Problem is... other tests dont indicate CPU performance increasing like that. It could be a quirk in 3dmark due to HT. In a more realistic test, e.g. CB10, the HT only added a small % to CPU score.

Also look at 3dmark06. A Q6600 at 2.93Ghz scores 4,680 on DDR1. The bloomfied is getting 5183 according to Toms. That's only a 10% increase on the same clocks. Not a very big gain given new CPU, Quickpath and DDR3!
 
Problem is... other tests dont indicate CPU performance increasing like that. It could be a quirk in 3dmark due to HT. In a more realistic test, e.g. CB10, the HT only added a small % to CPU score.

Also look at 3dmark06. A Q6600 at 2.93Ghz scores 4,680 on DDR1. The bloomfied is getting 5183 according to Toms.
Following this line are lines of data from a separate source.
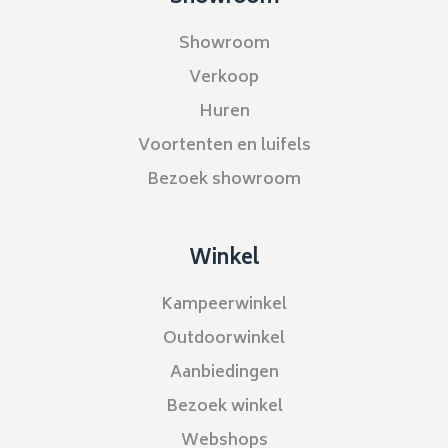
Showroom
Verkoop
Huren
Voortenten en luifels
Bezoek showroom
Winkel
Kampeerwinkel
Outdoorwinkel
Aanbiedingen
Bezoek winkel
Webshops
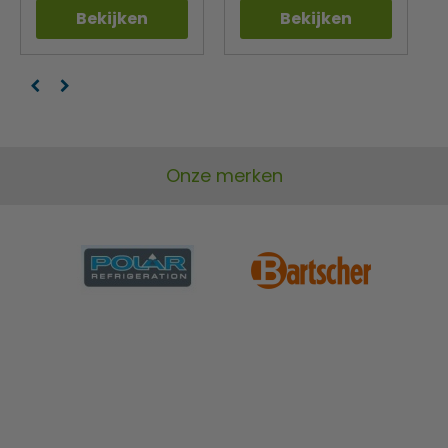
Bekijken
Bekijken
Onze merken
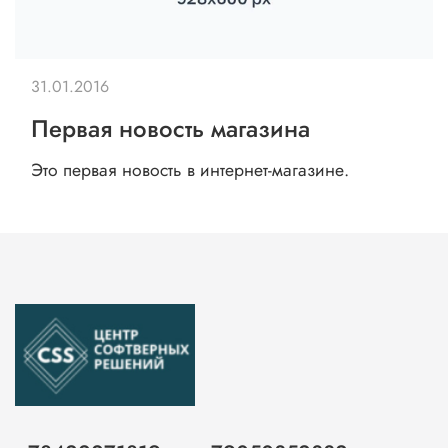
31.01.2016
Первая новость магазина
Это первая новость в интернет-магазине.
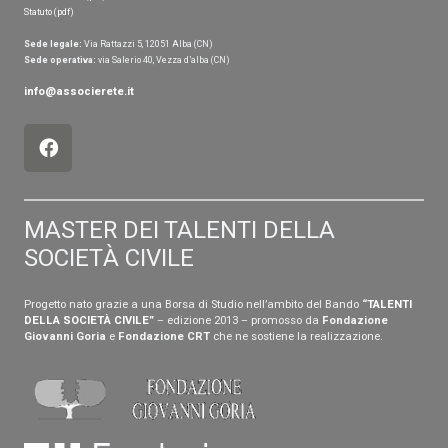
Statuto (pdf)
Sede legale:
Via Rattazzi 5, 12051 Alba (CN)
Sede operativa:
via Salerio 40, Vezza d’alba (CN)
info@associerete.it
MASTER DEI TALENTI DELLA
SOCIETÀ CIVILE
Progetto nato grazie a una Borsa di Studio nell’ambito del Bando
“
TALENTI
DELLA SOCIETÀ CIVILE
”
– edizione 2013 – promosso da
Fondazione
Giovanni Goria
e
Fondazione CRT
che ne sostiene la realizzazione.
That's only a 10% increase on the same clocks. Not a very big gain given new CPU, Quickpath and DDR3!

What makes cinebench more realistic, I'm curious. And what makes vantage less reliable than 06? You seem to be snatching whatever poor increases you can and then ignoring the positive ones. We're seeing a mix b/c this tech is not supported fully utilized yet, on a software and hardware level.
 
Not really, look at PC Mark 05 also. 4 out of 5 tests (3Dmark05, CB10, PCmark05, Superpi) do not show significant wins with Bloomfield.

"Snatching?", pot calling kettle black.

It's pretty clear that results so far indicate bloomfield is luke warm. That's all we've got to go on. Don't you think it's wishful thinking to ignore that and just blow the bloomfield trumpet? Let's hope things change, but until they do, GO WITH THE FACTS.
 
Not really, look at PC Mark 05.

4 out of 5 tests (3Dmark05, CB10, PCmark05, Superpi) do not show significant wins with Bloomfield.
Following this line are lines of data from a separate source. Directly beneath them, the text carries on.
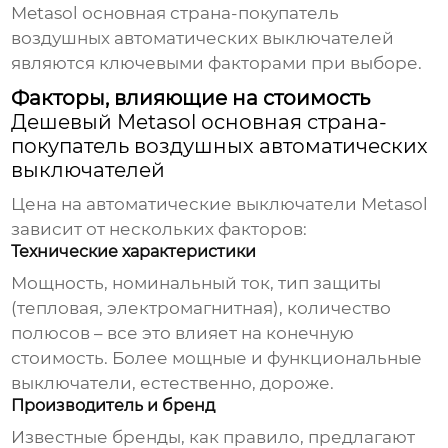
Metasol основная страна-покупатель
воздушных автоматических выключателей
являются ключевыми факторами при выборе.
Факторы, влияющие на стоимость
Дешевый Metasol основная страна-
покупатель воздушных автоматических
выключателей
Цена на автоматические выключатели Metasol
зависит от нескольких факторов:
Технические характеристики
Мощность, номинальный ток, тип защиты
(тепловая, электромагнитная), количество
полюсов – все это влияет на конечную
стоимость. Более мощные и функциональные
выключатели, естественно, дороже.
Производитель и бренд
Известные бренды, как правило, предлагают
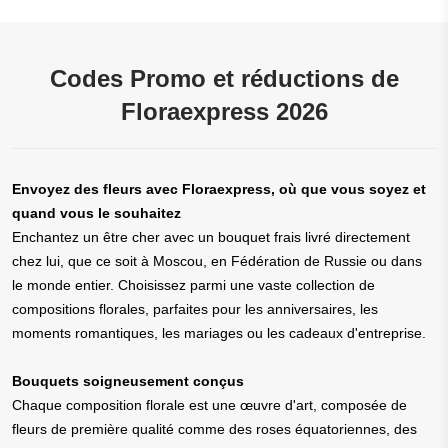
Codes Promo et réductions de
Floraexpress 2026
Envoyez des fleurs avec Floraexpress, où que vous soyez et
quand vous le souhaitez
Enchantez un être cher avec un bouquet frais livré directement
chez lui, que ce soit à Moscou, en Fédération de Russie ou dans
le monde entier. Choisissez parmi une vaste collection de
compositions florales, parfaites pour les anniversaires, les
moments romantiques, les mariages ou les cadeaux d'entreprise.
Bouquets soigneusement conçus
Chaque composition florale est une œuvre d'art, composée de
fleurs de première qualité comme des roses équatoriennes, des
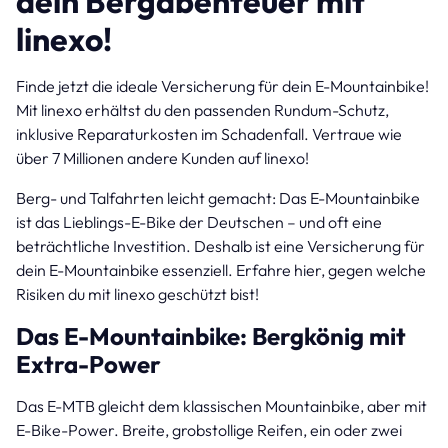
dein Bergabenteuer mit
linexo!
Finde jetzt die ideale Versicherung für dein E-Mountainbike!
Mit linexo erhältst du den passenden Rundum-Schutz,
inklusive Reparaturkosten im Schadenfall. Vertraue wie
über 7 Millionen andere Kunden auf linexo!
Berg- und Talfahrten leicht gemacht: Das E-Mountainbike
ist das Lieblings-E-Bike der Deutschen – und oft eine
beträchtliche Investition. Deshalb ist eine Versicherung für
dein E-Mountainbike essenziell. Erfahre hier, gegen welche
Risiken du mit linexo geschützt bist!
Das E-Mountainbike: Bergkönig mit
Extra-Power
Das E-MTB gleicht dem klassischen Mountainbike, aber mit
E-Bike-Power. Breite, grobstollige Reifen, ein oder zwei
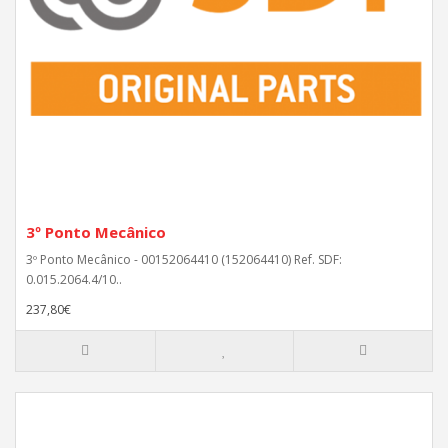
3º Ponto Mecânico
3º Ponto Mecânico - 00152064410 (152064410) Ref. SDF:
0.015.2064.4/10..
237,80€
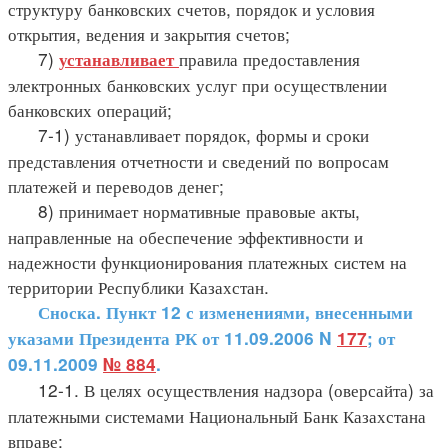
структуру банковских счетов, порядок и условия
открытия, ведения и закрытия счетов;
7)
правила предоставления
устанавливает
электронных банковских услуг при осуществлении
банковских операций;
7-1) устанавливает порядок, формы и сроки
представления отчетности и сведений по вопросам
платежей и переводов денег;
8) принимает нормативные правовые акты,
направленные на обеспечение эффективности и
надежности функционирования платежных систем на
территории Республики Казахстан.
Сноска. Пункт 12 с изменениями, внесенными
указами Президента РК от 11.09.2006 N
177
; от
09.11.2009
№ 884
.
12-1. В целях осуществления надзора (оверсайта) за
платежными системами Национальный Банк Казахстана
вправе:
"Snatching?", pot calling kettle black.

lol, not quite, just pointing out the inconsistencies of your argument, although I am inclined to believe this is going to be quite a nice line-up once everything is working. I don't know about cinebench, or superpi (but I know at least that one has been around for a while), but I'll take the results from a more recent benchmark over ones from 3 years ago when dealing w/ new tech. Also, I agree that the increase in core for core speed is not impressive at all, but maybe we're spoiled w/ the core 2. 8 logical cores and triple channel ddr3 (which I don't think has been implemented yet) along w/ qpi will yield significant gains even if core for core the proc worked slower, how could it not? It will take a multi-threaded app to show it though.
 
I really dont know farlex. I "held out" for bloomfield, but now, I actually think a better powerhorse is xeon quad x 2 on skulltrail, e.g. http://geizhals.at/deutschland/a318034.html
There you've got 8 real cores. If you look at the CB10 results, or media encoding results, for such a monster it blows bloomfield. http://www.3dfluff.com/mash/cinebench/top.php

But I guess bloomfield will be a lot cheaper than the workstation/server solution to über-power.